Contraint de rester dans sa chambre par la pluie qui avait repris, Valentin s'était attelé à ses devoirs. Exercices de math rapidement résolus, il s'était plongé dans la lecture obligatoire d'un roman dont il devrait faire la présentation à la rentrée de janvier. Sur les conseils de son grand-père, il s'était décidé pour « Premier de cordée » de Roger Frison-Roche. Captivé par l'intrigue et les personnages, il avait dévoré d'un seul élan la moitié de son livre.
Estimant s'être assez avancé, il venait de poser l'ouvrage quand son téléphone vibra dans une poche contre sa cuisse. Un numéro en 06 qui lui sembla vaguement familier s'afficha sur l'écran. Bien que ce numéro ne figura pas dans son répertoire personnel, Valentin décida d'accepter l'appel.
— Allô Valentin ?
— Qui êtes-vous, que voulez-vous ? répondit-il froidement, bien décidé à ne pas se laisser importuner par un appel publicitaire indésiré.
— C'est Hugo.
— Ah oui, Hugo. Que se passe-t-il ?
— Est-ce que vous avez pu récupérer ce que vous vouliez ?
— Écoute Hugo, tu as fait ce que je désirais, tu m'as donné le renseignement que je voulais je ne t'en demande pas plus et comme je te l'ai dit, nous sommes quittes.

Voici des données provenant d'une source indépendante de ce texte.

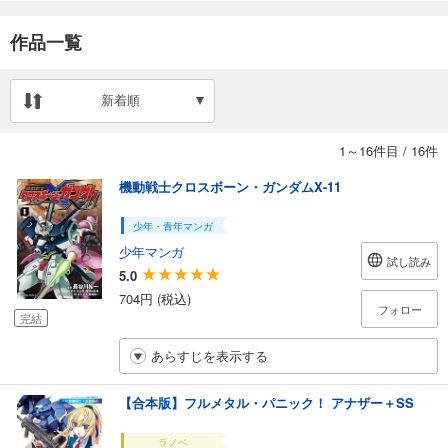
作品一覧
新着順
1～16件目
/
16件
機動戦士クロスボーン・ガンダムX-11
少年・青年マンガ
少年マンガ
試し読み
5.0
704円 (税込)
フォロー
完結
あらすじを表示する
【合本版】フルメタル・パニック！ アナザー＋SS
ラノベ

Ah, j'ai annoncé à Camille que tu avais été correct, elle a trouvé que c'était bien.
— Tu crois qu'elle voudra ressortir avec moi ?

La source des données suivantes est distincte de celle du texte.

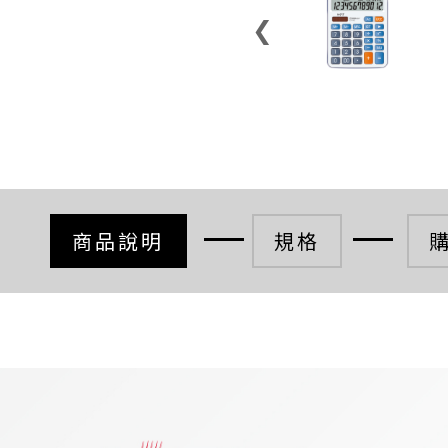
❮
商品說明
規格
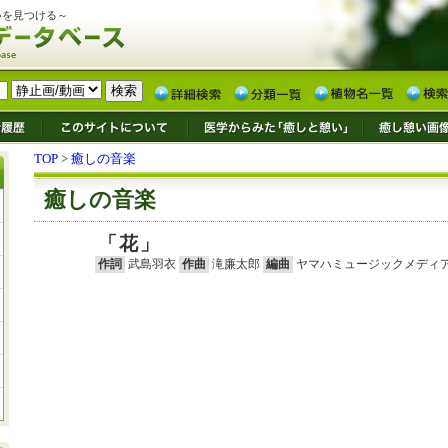
いを見つける～
TOP
>
癒しの音楽
癒しの音楽
「花」
作詞
武島羽衣
作曲
滝廉太郎
編曲
ヤマハミュージックメディ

— Cela ne me regarde pas mais à ta place, je chercherais ailleurs. C'est aussi pour savoir ça que tu m'appelles ?
— Pas seulement. Je voulais te dire que Medy et Tintin sont furieux...
— De qui parles-tu ?
— Ahmed et Quentin, survêt gris et survêt noir. Ils se sont fait tabasser. Medy a un œil au beurre noir et Tintin les lèvres comme des saucisses.
— Je ne vais pas les plaindre, toi si ?
— Non, pas vraiment. J'aimerais juste savoir ce qui s'est passé et si c'est toi qui est à l'origine de tout ça.

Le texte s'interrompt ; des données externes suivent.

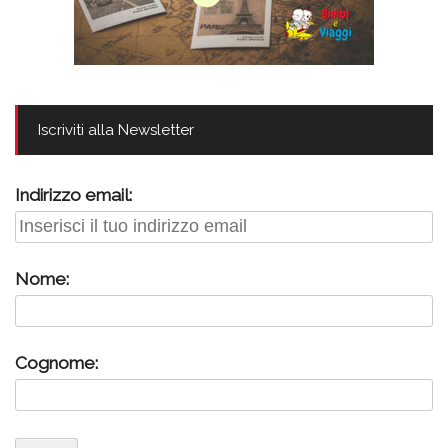
Iscriviti alla Newsletter
Indirizzo email:
Nome:
Cognome:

— Attends Hugo, moins tu en sauras sur cette affaire, mieux cela sera pour toi. Sache seulement que cette fois tu es du bon côté de la barrière.
— Donc tu ne veux rien me dire ?
— Plus tard peut-être... Tiens toi loin de ces types car je pense qu'il va y avoir une enquête policière à leur sujet et sur leur entourage.
— Aïe, au sujet du shit ?
— Je vois que tu es au courant. Oui, à cause de ça mais pas seulement. Dis-moi, j'y pense comme ça, est-ce qu'il y a dans la cité des jeunes qui roulent dans des belles voitures, genre voitures de sport, quatre-quatre ou quelque chose d'approchant ?
— Dans la cité elle-même, non je ne vois pas, mais quelquefois et même assez souvent il vient une grosse BMW, une X3 avec un ou deux types à l'intérieur. Elle était là ce matin, pourquoi ?
— Est-ce que tu connais son numéro d'immatriculation ?
— Ben non, je ne retiens pas ces trucs là, j'ai juste remarqué le 38 en bout de plaque.
— 38, l'Isère, Grenoble... hum... Couleur de la voiture ?
— J'sais pas trop comment dire, comme du café avec du lait dedans.
— Beige marron donc.
— Oui, c'est ça. Ah aussi, elle a des vitres sombres.
— Quel âge ont les types à l'intérieur ?
— Ce sont des grands mais pas des vieux, je dirais entre vingt et vingt cinq ans.
— Si cette voiture revient dans ta cité, tu veux bien noter son numéro et me le dire ?
— Qu'est-ce que j'y gagne ?
— Une bonne remontée dans mon estime. Je peux aussi dire à Camille que tu regrettes ton attitude envers elle.
— Tu ferais ça ?
— Oui mais sans aucune garantie de résultat. Donc si tu vois cette voiture, tu m'envoies son numéro minéralogique en SMS.
— Franchement, ça m'embête un peu, je ne suis pas une balance !
— Non, tu es simplement un mec qui rend service, comme pour le téléphone de mon ami. Je te le redis en confidence, tiens toi à l'écart de tes potes Quentin et Ahmed. Ils sont très mal partis s'il y a une enquête policière, et il va y en avoir une.
— Ce ne sont pas mes potes, juste des connaissances qui de temps en temps me font tirer une bouif.
— De quoi parles-tu ?
— D'une fumette, d'un pétard quoi. Promets-moi que jamais ils ne sauront que les renseignements viennent de moi.
— Je te l'ai déjà promis, allez, salut.